The part below that opens with the line containing "أخبار العالم" and closes with the line containing "пенопласта имеет такие" should be copied exactly, minus any pictures.

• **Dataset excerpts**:
———

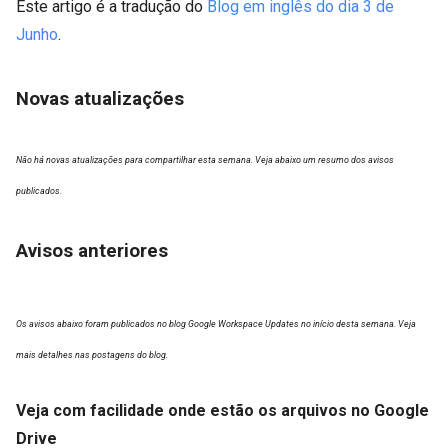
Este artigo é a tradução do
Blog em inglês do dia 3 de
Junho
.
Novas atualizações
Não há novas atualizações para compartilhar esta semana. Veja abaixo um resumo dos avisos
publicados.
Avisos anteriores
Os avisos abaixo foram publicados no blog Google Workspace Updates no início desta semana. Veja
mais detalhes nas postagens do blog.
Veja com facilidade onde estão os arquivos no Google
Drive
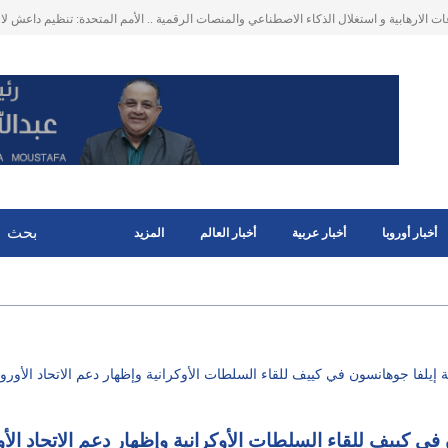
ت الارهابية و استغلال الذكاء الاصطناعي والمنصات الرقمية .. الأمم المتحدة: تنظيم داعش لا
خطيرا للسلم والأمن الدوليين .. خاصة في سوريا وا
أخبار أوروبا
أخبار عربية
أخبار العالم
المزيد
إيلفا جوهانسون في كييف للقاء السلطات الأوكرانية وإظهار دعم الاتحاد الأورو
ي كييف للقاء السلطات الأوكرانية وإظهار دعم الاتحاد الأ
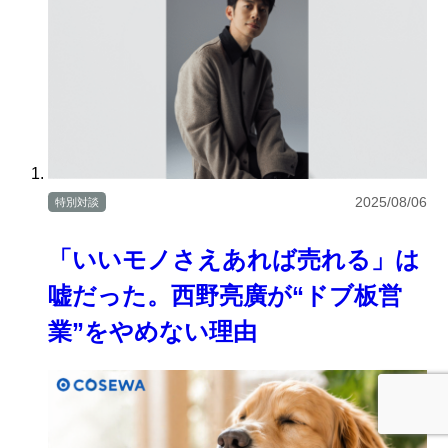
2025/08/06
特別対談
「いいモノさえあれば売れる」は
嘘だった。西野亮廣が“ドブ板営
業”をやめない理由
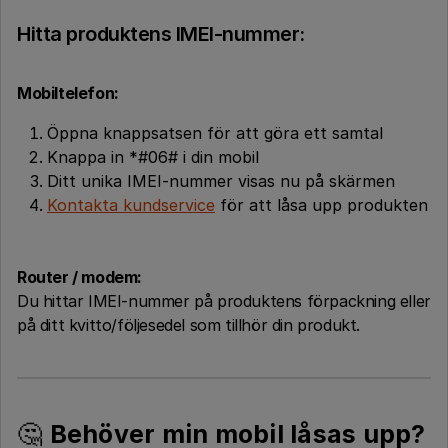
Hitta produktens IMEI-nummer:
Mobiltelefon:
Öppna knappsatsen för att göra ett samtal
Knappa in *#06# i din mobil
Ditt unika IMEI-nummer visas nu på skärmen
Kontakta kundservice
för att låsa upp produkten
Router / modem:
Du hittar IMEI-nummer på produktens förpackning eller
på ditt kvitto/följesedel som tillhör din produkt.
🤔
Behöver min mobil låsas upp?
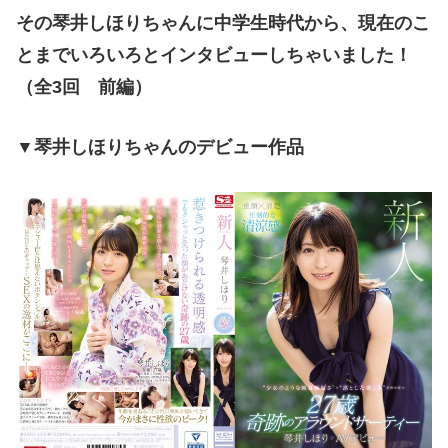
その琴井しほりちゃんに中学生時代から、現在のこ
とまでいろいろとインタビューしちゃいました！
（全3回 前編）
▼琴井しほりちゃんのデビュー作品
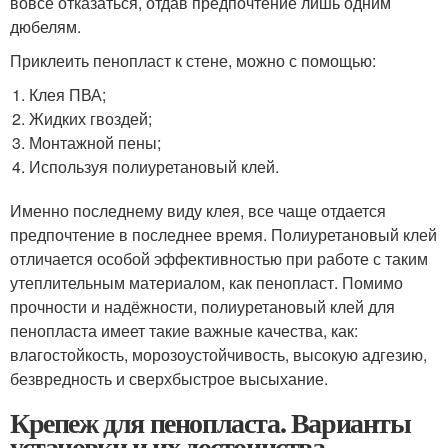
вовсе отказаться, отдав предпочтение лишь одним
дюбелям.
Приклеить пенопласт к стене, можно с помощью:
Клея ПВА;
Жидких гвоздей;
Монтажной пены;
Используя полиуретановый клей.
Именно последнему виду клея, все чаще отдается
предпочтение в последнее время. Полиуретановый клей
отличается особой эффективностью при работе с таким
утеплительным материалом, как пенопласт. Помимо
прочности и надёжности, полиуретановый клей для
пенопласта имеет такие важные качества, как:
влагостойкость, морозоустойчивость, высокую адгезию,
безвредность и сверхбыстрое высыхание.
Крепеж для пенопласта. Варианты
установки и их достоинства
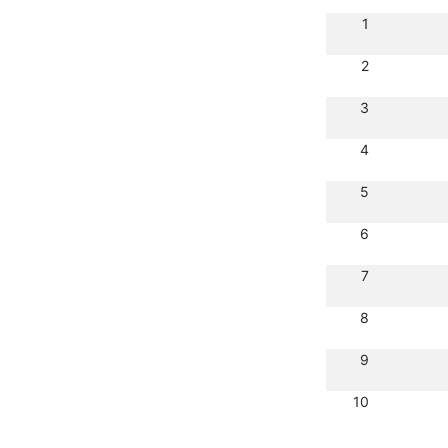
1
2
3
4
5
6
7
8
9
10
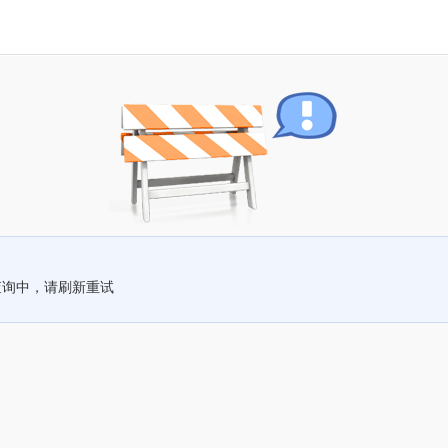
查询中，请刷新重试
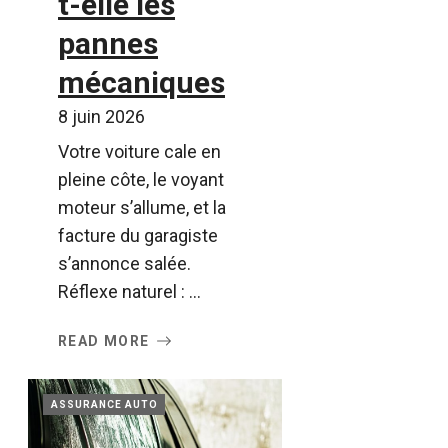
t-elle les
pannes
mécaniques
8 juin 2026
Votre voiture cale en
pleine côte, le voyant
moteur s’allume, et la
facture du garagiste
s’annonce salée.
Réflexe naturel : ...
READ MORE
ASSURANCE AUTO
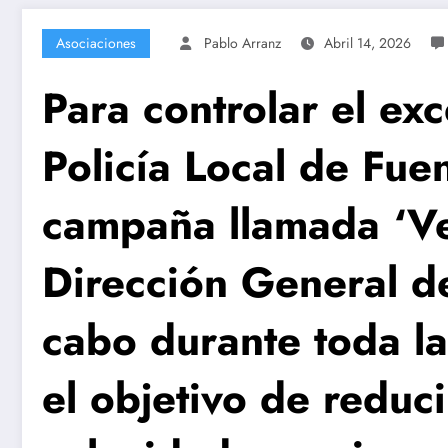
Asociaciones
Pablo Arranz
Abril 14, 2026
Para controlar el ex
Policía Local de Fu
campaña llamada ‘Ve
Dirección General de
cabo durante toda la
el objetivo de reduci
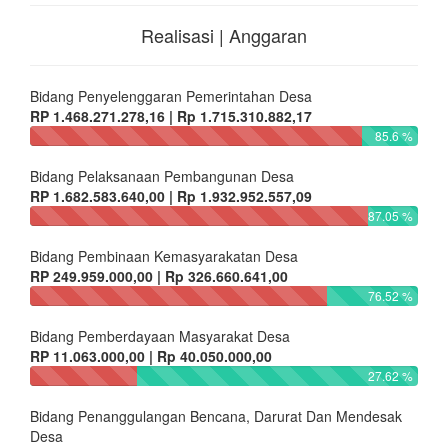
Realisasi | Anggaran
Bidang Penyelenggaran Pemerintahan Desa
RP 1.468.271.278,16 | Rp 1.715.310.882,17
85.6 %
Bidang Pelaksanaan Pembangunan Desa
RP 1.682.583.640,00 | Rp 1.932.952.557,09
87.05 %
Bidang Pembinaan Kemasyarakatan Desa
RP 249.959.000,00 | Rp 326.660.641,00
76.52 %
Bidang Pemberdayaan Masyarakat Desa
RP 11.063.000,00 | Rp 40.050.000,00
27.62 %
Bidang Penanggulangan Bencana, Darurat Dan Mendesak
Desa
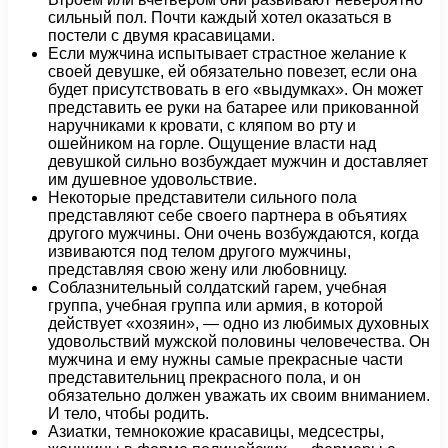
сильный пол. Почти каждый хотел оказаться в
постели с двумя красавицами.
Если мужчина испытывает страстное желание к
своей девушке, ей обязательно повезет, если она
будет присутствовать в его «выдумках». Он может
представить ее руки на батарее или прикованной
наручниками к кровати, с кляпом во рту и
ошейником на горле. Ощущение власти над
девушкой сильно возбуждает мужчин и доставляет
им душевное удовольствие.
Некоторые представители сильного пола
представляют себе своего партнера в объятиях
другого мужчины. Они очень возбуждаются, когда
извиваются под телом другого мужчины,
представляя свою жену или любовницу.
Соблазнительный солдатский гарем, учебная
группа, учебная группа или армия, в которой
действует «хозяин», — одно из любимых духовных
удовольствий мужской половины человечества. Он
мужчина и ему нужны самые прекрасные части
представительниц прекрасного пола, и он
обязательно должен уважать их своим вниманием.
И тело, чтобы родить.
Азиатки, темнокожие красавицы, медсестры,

———

• **ANSWER BELOW**:
أخبار العالم
المزيد
إيلفا جوهانسون في كييف للقاء السلطات الأوكرانية وإظهار دعم الاتحاد الأورو
ي كييف للقاء السلطات الأوكرانية وإظهار دعم الاتحاد الأ
2025/08/06
特別対談
「いいモノさえあれば売れる」は
嘘だった。西野亮廣が“ドブ板営
業”をやめない理由
Hitta produktens IMEI-nummer:
Mobiltelefon:
Öppna knappsatsen för att göra ett samtal
Knappa in *#06# i din mobil
Ditt unika IMEI-nummer visas nu på skärmen
Kontakta kundservice
för att låsa upp produkten
Router / modem:
Du hittar IMEI-nummer på produktens förpackning eller
på ditt kvitto/följesedel som tillhör din produkt.
🤔
Behöver min mobil låsas upp?
その琴井しほりちゃんに中学生時代から、現在のこ
とまでいろいろとインタビューしちゃいました！
（全3回 前編）
▼琴井しほりちゃんのデビュー作品
вовсе отказаться, отдав предпочтение лишь одним
дюбелям.
Приклеить пенопласт к стене, можно с помощью:
Клея ПВА;
Жидких гвоздей;
Монтажной пены;
Используя полиуретановый клей.
Именно последнему виду клея, все чаще отдается
предпочтение в последнее время. Полиуретановый клей
отличается особой эффективностью при работе с таким
утеплительным материалом, как пенопласт. Помимо
прочности и надёжности, полиуретановый клей для
пенопласта имеет такие важные качества, как:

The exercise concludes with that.